17. Lebanon, N.H.-based Dartmouth Health is freezing hiring and reviewing all vacant jobs at its flagship hospital and clinics in an effort to close a $120 million budget gap.
18. Chillicothe, Ohio-based Adena Health System announced it would eliminate 69 positions — 1.6 percent of its workforce — and send 340 revenue cycle department employees to Ensemble Health Partners’ payroll in a move aimed to help the health system’s financial stability.
19. Ascension St. Vincent’s Riverside in Jacksonville, Fla., will end maternity care at the hospital, affecting 68 jobs, according to a Workforce Adjustment and Retraining Notification filed with the state Jan. 17. The move will affect 62 registered nurses as well as six other positions.
20. Visalia, Calif.-based Kaweah Health aims to eliminate 94 positions through early January as part of a new strategy to reduce labor costs. The job cuts come in addition to previously announced workforce reductions; the health system already eliminated 90 unfilled positions and lowered its workforce by 106 employees.
21. Oklahoma City-based Integris Health is eliminating 200 jobs to curb expenses. The eliminations include 140 caregiver roles and 60 vacant jobs.
22. Toledo, Ohio-based ProMedica plans to lay off 262 employees, a move tied to its exit from a skilled-nursing facility joint venture late last year.

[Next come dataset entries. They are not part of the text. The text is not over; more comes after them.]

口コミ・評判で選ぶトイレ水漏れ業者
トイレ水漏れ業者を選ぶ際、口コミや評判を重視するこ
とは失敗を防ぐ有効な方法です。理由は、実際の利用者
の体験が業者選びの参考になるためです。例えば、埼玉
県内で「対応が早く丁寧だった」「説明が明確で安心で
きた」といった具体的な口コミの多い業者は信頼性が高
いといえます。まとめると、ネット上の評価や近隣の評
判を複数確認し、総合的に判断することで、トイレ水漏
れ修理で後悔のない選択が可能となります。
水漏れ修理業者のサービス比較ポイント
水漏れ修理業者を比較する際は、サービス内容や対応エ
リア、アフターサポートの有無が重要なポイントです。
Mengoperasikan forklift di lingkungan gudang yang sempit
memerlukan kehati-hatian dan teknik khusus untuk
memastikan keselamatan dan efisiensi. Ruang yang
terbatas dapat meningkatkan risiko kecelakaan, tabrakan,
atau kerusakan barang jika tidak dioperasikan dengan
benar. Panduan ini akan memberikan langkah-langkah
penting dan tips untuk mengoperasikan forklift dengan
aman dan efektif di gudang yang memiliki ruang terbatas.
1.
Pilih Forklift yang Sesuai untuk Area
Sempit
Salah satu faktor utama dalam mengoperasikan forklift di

The layoffs will take effect between March 10 and April 1.
23. Employees at Las Vegas-based Desert Springs Hospital Medical Center were notified of layoffs coming to the facility, which will transition to a freestanding emergency department. There are 970 employees affected. Desert Springs is part of the Valley Health System, a system owned and operated by King of Prussia, Pa.-based Universal Health Services.

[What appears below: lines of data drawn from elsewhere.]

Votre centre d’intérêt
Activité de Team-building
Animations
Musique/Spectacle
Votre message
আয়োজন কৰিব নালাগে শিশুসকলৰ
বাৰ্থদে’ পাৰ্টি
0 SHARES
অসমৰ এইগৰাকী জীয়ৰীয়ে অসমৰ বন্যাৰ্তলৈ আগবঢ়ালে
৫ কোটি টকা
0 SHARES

24. Philadelphia-based Jefferson Health plans to go from five divisions to three in an effort to flatten management and become more efficient. The reorganization will result in an unspecified number of job cuts, primarily among executives.

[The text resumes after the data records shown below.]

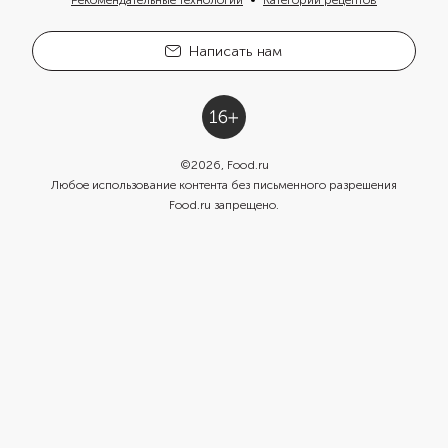
Рекомендательные технологии
Категории рецептов
Написать нам
©
2026
, Food.ru
Любое использование контента без письменного разрешения
Food.ru запрещено.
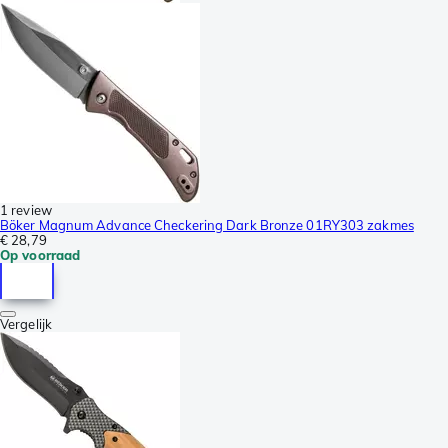
1 review
Böker Magnum Advance Checkering Dark Bronze 01RY303 zakmes
€ 28,79
Op voorraad
Vergelijk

25. Pikeville (Ky.) Medical Center will lay off 112 employees by year’s end as it outsources its environmental services department. The 112 layoffs are effective Jan. 1, 2023, with the affected employees’ last day of work expected to be Dec. 31.
26. Southern Illinois Healthcare, a four-hospital system based in Carbondale, announced it would eliminate or restructure 76 jobs in management and leadership. The 76 positions fall under senior leadership, management and corporate services. Included in that figure are 33 vacant positions, which will not be filled. No positions in patient care are affected.
27. Citing a need to further reduce overhead expenses and support additional investments in patient care and wages, Traverse City, Mich.-based Munson Health is eliminating 31 positions and leaving another 20 jobs unfilled. All affected positions are in corporate services or management. The layoffs represent less than 1 percent of the health system’s workforce of nearly 8,000.
28. West Reading, Pa.-based Tower Health on Nov. 16 laid off 52 corporate employees as the health system shrinks from six hospitals to four. The layoffs, which are expected to save $15 million a year, account for 13 percent of Tower Health’s corporate management staff.
29. Sioux Falls, S.D.-based Sanford Health announced layoffs affecting an undisclosed number of staff in October, a decision its CEO said was made “to streamline leadership structure and simplify operations” in certain areas. The layoffs primarily affect nonclinical areas.
30. St. Vincent Charity Medical Center in Cleveland closed its inpatient and emergency room care Nov. 11, four days before originally planned — and laid off 978 workers in doing so. After the transition, the Sisters of Charity Health System will offer outpatient behavioral health, urgent care and primary care.